ETL Architecture Overview

Typically an ETL process contains 10 steps. Flow Engine calls Template Engine to generate SQLs based on the ETL templates for each entity during run time and Flow Engine executes those 10 steps one by one.

ETL templates contains most of the common ETL patterns, so you only need to focus on the business logic when developing new content.

In general, ETL templates support the following ETL patterns:

  • Change Data Capture

    ETL Engine captures only change data based on the is_cdc attributes defined in the source metadata. Deleted data can be captured based on the is_bk attributes defined in the source metadata.

  • Slow Changing Dimension

    ETL Engine supports slow changing dimension. It automatically keeps the dimension history if you mark a field as scd2.

  • Late Arriving Dimension

    ETL Engine automatically generates dummy record for late arriving dimension data, and updates the dummy record when data arrives.

  • Surrogate Key Generation

    ETL Engine generates surrogate key automatically.
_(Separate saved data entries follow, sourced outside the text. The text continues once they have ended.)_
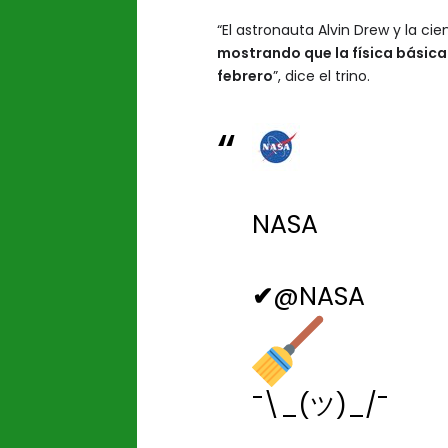
“El astronauta Alvin Drew y la ci
mostrando que la física básica 
febrero
”, dice el trino.
NASA
✔
@NASA
¯\_(ツ)_/¯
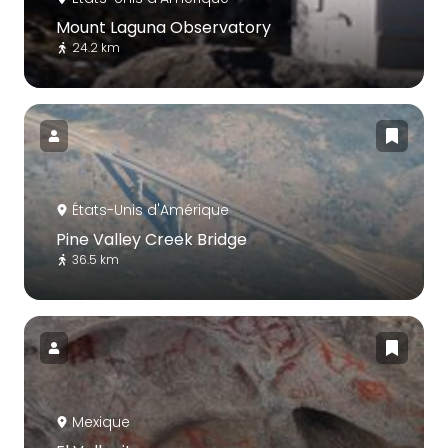
Mount Laguna Observatory
24.2 km
États-Unis d'Amérique
Pine Valley Creek Bridge
36.5 km
Mexique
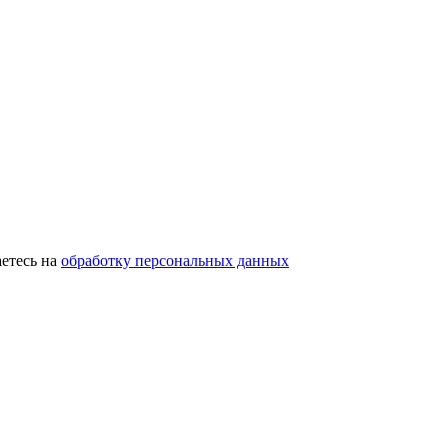
етесь на
обработку персональных данных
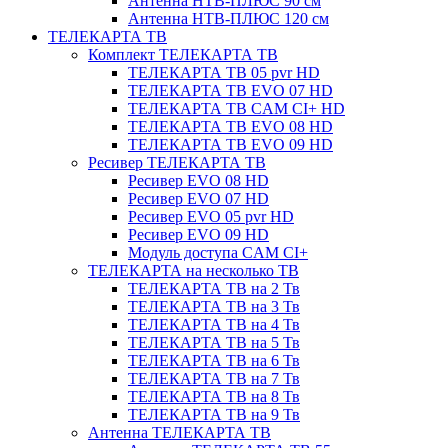
Антенна НТВ-ПЛЮС 90 см
Антенна НТВ-ПЛЮС 120 см
ТЕЛЕКАРТА ТВ
Комплект ТЕЛЕКАРТА ТВ
ТЕЛЕКАРТА ТВ 05 pvr HD
ТЕЛЕКАРТА ТВ EVO 07 HD
ТЕЛЕКАРТА ТВ CAM CI+ HD
ТЕЛЕКАРТА ТВ EVO 08 HD
ТЕЛЕКАРТА ТВ EVO 09 HD
Ресивер ТЕЛЕКАРТА ТВ
Ресивер EVO 08 HD
Ресивер EVO 07 HD
Ресивер EVO 05 pvr HD
Ресивер EVO 09 HD
Модуль доступа CAM CI+
ТЕЛЕКАРТА на несколько ТВ
ТЕЛЕКАРТА ТВ на 2 Тв
ТЕЛЕКАРТА ТВ на 3 Тв
ТЕЛЕКАРТА ТВ на 4 Тв
ТЕЛЕКАРТА ТВ на 5 Тв
ТЕЛЕКАРТА ТВ на 6 Тв
ТЕЛЕКАРТА ТВ на 7 Тв
ТЕЛЕКАРТА ТВ на 8 Тв
ТЕЛЕКАРТА ТВ на 9 Тв
Антенна ТЕЛЕКАРТА ТВ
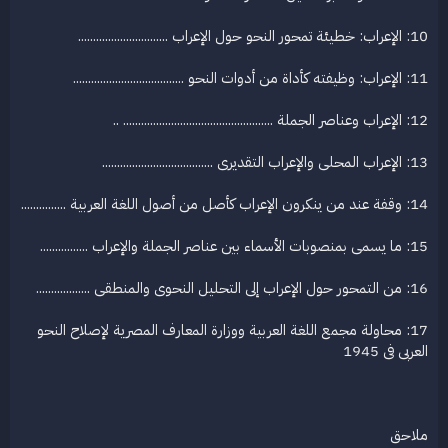
10: الإعراب: خطيئة تمحور النحو حول الإعراب ..............................
11: الإعراب: وظيفته كأداة من أدوات النحو .....................................
12: الإعراب وعناصر الجملة .................................................. ..
13: الإعراب المحلى والإعراب التقديرى .....................................
14: وقفة عند من ينكرون الإعراب كأصل من أصول اللغة العربية ...............
15: ما يسمى بمنصوبات الأسماء بين عناصر الجملة والإعراب ................
16: من التمحور حول الإعراب إلى التحليل النحوى والمنطقى ..................
17: محاولة مجمع اللغة العربية ووزارة المعارف المصرية لإصلاح النحو
العربى فى 1945
ملاحق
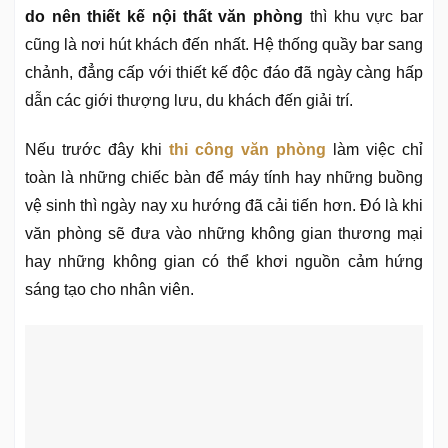
do nên thiết kế nội thất văn phòng
thì khu vực bar
cũng là nơi hút khách đến nhất. Hệ thống quầy bar sang
chảnh, đẳng cấp với thiết kế độc đáo đã ngày càng hấp
dẫn các giới thượng lưu, du khách đến giải trí.
Nếu trước đây khi
thi công văn phòng
làm việc chỉ
toàn là những chiếc bàn để máy tính hay những buồng
vệ sinh thì ngày nay xu hướng đã cải tiến hơn. Đó là khi
văn phòng sẽ đưa vào những không gian thương mại
hay những không gian có thể khơi nguồn cảm hứng
sáng tạo cho nhân viên.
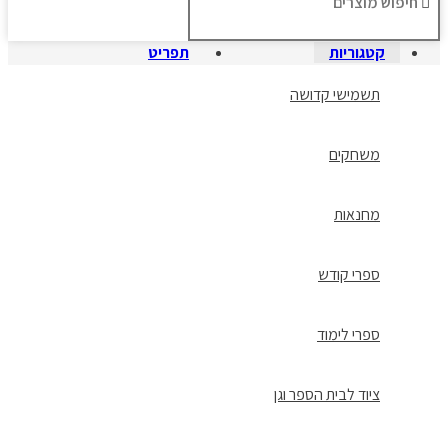
קטגוריות
תפריט
תשמישי קדושה
משחקים
מחנאות
ספרי קודש
ספרי לימוד
ציוד לבית הספר וגן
It generates the enterprise key to identify records and the primary key to identify the history of records.

  • Hierarchy Flatten

    Based on the target metadata definition, ETL Engine stores hierarchy relation information in the BRIDGE_HIEARCH tables. Unlimited hierarchy levels are supported.

  • Date Timezone Conversion

    ETL Engine converts date to the data warehouse timezone automatically. You need to specify the PPM database timezone and PPM data warehouse timezone during installation.